"""

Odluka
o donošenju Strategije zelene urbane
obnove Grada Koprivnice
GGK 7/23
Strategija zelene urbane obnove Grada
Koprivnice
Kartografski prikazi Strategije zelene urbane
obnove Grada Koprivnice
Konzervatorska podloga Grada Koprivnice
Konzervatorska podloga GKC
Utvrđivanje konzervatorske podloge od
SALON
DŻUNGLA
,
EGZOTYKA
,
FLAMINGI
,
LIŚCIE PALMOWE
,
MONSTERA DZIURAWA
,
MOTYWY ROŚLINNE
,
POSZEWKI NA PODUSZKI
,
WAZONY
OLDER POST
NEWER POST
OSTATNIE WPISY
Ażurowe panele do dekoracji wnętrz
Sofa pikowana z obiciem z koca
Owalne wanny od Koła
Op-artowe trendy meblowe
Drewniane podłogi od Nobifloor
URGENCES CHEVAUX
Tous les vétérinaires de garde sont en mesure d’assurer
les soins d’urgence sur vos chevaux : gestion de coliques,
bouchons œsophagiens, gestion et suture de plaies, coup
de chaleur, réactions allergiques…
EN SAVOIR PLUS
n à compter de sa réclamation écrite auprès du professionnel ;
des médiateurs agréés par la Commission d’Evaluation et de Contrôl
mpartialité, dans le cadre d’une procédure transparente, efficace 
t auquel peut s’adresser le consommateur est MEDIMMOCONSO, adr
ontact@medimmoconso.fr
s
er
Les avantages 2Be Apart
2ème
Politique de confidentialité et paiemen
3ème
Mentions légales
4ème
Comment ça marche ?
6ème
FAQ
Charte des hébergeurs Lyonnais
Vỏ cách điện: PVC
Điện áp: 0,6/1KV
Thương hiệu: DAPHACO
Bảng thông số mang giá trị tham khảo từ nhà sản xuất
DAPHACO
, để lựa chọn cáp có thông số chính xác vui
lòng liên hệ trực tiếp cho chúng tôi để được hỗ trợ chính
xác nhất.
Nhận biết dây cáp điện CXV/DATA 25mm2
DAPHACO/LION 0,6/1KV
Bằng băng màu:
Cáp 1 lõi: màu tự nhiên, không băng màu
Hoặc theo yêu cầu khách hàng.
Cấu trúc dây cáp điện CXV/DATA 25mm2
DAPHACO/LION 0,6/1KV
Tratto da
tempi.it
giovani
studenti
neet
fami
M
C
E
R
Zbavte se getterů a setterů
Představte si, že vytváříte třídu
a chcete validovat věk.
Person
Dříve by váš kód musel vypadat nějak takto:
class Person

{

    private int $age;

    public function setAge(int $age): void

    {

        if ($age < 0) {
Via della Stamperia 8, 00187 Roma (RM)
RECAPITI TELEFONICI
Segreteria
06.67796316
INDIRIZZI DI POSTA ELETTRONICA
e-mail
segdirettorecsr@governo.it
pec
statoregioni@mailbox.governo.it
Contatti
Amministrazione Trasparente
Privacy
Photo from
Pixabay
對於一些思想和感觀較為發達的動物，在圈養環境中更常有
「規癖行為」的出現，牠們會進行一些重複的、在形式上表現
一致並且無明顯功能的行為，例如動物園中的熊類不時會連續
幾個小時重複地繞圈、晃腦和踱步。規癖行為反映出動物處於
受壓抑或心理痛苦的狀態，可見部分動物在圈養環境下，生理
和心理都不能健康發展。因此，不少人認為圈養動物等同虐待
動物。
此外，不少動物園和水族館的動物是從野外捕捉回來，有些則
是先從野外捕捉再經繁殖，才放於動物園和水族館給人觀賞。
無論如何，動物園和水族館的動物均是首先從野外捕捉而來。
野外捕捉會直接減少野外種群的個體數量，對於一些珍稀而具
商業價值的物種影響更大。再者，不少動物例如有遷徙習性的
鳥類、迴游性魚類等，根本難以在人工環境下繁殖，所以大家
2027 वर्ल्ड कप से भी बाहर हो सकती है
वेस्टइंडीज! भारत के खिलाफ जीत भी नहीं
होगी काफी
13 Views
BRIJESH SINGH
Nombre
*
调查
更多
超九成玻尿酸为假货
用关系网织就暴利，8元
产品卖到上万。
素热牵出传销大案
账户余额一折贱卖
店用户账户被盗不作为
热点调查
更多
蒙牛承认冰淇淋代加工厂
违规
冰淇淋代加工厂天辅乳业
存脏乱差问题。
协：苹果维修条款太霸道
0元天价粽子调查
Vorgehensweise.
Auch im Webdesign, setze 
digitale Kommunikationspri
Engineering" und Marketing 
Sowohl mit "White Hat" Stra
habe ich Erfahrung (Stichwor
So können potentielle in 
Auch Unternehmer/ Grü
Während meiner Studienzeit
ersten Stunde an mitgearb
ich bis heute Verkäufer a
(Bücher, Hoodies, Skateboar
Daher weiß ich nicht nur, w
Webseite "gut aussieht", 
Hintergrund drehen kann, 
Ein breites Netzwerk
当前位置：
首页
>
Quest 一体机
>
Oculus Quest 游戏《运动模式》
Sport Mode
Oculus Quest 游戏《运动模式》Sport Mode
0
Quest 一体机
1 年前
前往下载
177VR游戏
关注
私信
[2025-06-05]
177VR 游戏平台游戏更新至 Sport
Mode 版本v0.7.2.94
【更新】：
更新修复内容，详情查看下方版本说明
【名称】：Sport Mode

"""

Try it. With every line intact, output the listing above exactly.

Written reply.
Odluka
o donošenju Strategije zelene urbane
obnove Grada Koprivnice
GGK 7/23
Strategija zelene urbane obnove Grada
Koprivnice
Kartografski prikazi Strategije zelene urbane
obnove Grada Koprivnice
Konzervatorska podloga Grada Koprivnice
Konzervatorska podloga GKC
Utvrđivanje konzervatorske podloge od
SALON
DŻUNGLA
,
EGZOTYKA
,
FLAMINGI
,
LIŚCIE PALMOWE
,
MONSTERA DZIURAWA
,
MOTYWY ROŚLINNE
,
POSZEWKI NA PODUSZKI
,
WAZONY
OLDER POST
NEWER POST
OSTATNIE WPISY
Ażurowe panele do dekoracji wnętrz
Sofa pikowana z obiciem z koca
Owalne wanny od Koła
Op-artowe trendy meblowe
Drewniane podłogi od Nobifloor
URGENCES CHEVAUX
Tous les vétérinaires de garde sont en mesure d’assurer
les soins d’urgence sur vos chevaux : gestion de coliques,
bouchons œsophagiens, gestion et suture de plaies, coup
de chaleur, réactions allergiques…
EN SAVOIR PLUS
n à compter de sa réclamation écrite auprès du professionnel ;
des médiateurs agréés par la Commission d’Evaluation et de Contrôl
mpartialité, dans le cadre d’une procédure transparente, efficace 
t auquel peut s’adresser le consommateur est MEDIMMOCONSO, adr
ontact@medimmoconso.fr
s
er
Les avantages 2Be Apart
2ème
Politique de confidentialité et paiemen
3ème
Mentions légales
4ème
Comment ça marche ?
6ème
FAQ
Charte des hébergeurs Lyonnais
Vỏ cách điện: PVC
Điện áp: 0,6/1KV
Thương hiệu: DAPHACO
Bảng thông số mang giá trị tham khảo từ nhà sản xuất
DAPHACO
, để lựa chọn cáp có thông số chính xác vui
lòng liên hệ trực tiếp cho chúng tôi để được hỗ trợ chính
xác nhất.
Nhận biết dây cáp điện CXV/DATA 25mm2
DAPHACO/LION 0,6/1KV
Bằng băng màu:
Cáp 1 lõi: màu tự nhiên, không băng màu
Hoặc theo yêu cầu khách hàng.
Cấu trúc dây cáp điện CXV/DATA 25mm2
DAPHACO/LION 0,6/1KV
Tratto da
tempi.it
giovani
studenti
neet
fami
M
C
E
R
Zbavte se getterů a setterů
Představte si, že vytváříte třídu
a chcete validovat věk.
Person
Dříve by váš kód musel vypadat nějak takto:
class Person

{

    private int $age;

    public function setAge(int $age): void

    {

        if ($age < 0) {
Via della Stamperia 8, 00187 Roma (RM)
RECAPITI TELEFONICI
Segreteria
06.67796316
INDIRIZZI DI POSTA ELETTRONICA
e-mail
segdirettorecsr@governo.it
pec
statoregioni@mailbox.governo.it
Contatti
Amministrazione Trasparente
Privacy
Photo from
Pixabay
對於一些思想和感觀較為發達的動物，在圈養環境中更常有
「規癖行為」的出現，牠們會進行一些重複的、在形式上表現
一致並且無明顯功能的行為，例如動物園中的熊類不時會連續
幾個小時重複地繞圈、晃腦和踱步。規癖行為反映出動物處於
受壓抑或心理痛苦的狀態，可見部分動物在圈養環境下，生理
和心理都不能健康發展。因此，不少人認為圈養動物等同虐待
動物。
此外，不少動物園和水族館的動物是從野外捕捉回來，有些則
是先從野外捕捉再經繁殖，才放於動物園和水族館給人觀賞。
無論如何，動物園和水族館的動物均是首先從野外捕捉而來。
野外捕捉會直接減少野外種群的個體數量，對於一些珍稀而具
商業價值的物種影響更大。再者，不少動物例如有遷徙習性的
鳥類、迴游性魚類等，根本難以在人工環境下繁殖，所以大家
2027 वर्ल्ड कप से भी बाहर हो सकती है
वेस्टइंडीज! भारत के खिलाफ जीत भी नहीं
होगी काफी
13 Views
BRIJESH SINGH
Nombre
*
调查
更多
超九成玻尿酸为假货
用关系网织就暴利，8元
产品卖到上万。
素热牵出传销大案
账户余额一折贱卖
店用户账户被盗不作为
热点调查
更多
蒙牛承认冰淇淋代加工厂
违规
冰淇淋代加工厂天辅乳业
存脏乱差问题。
协：苹果维修条款太霸道
0元天价粽子调查
Vorgehensweise.
Auch im Webdesign, setze 
digitale Kommunikationspri
Engineering" und Marketing 
Sowohl mit "White Hat" Stra
habe ich Erfahrung (Stichwor
So können potentielle in 
Auch Unternehmer/ Grü
Während meiner Studienzeit
ersten Stunde an mitgearb
ich bis heute Verkäufer a
(Bücher, Hoodies, Skateboar
Daher weiß ich nicht nur, w
Webseite "gut aussieht", 
Hintergrund drehen kann, 
Ein breites Netzwerk
当前位置：
首页
>
Quest 一体机
>
Oculus Quest 游戏《运动模式》
Sport Mode
Oculus Quest 游戏《运动模式》Sport Mode
0
Quest 一体机
1 年前
前往下载
177VR游戏
关注
私信
[2025-06-05]
177VR 游戏平台游戏更新至 Sport
Mode 版本v0.7.2.94
【更新】：
更新修复内容，详情查看下方版本说明
【名称】：Sport Mode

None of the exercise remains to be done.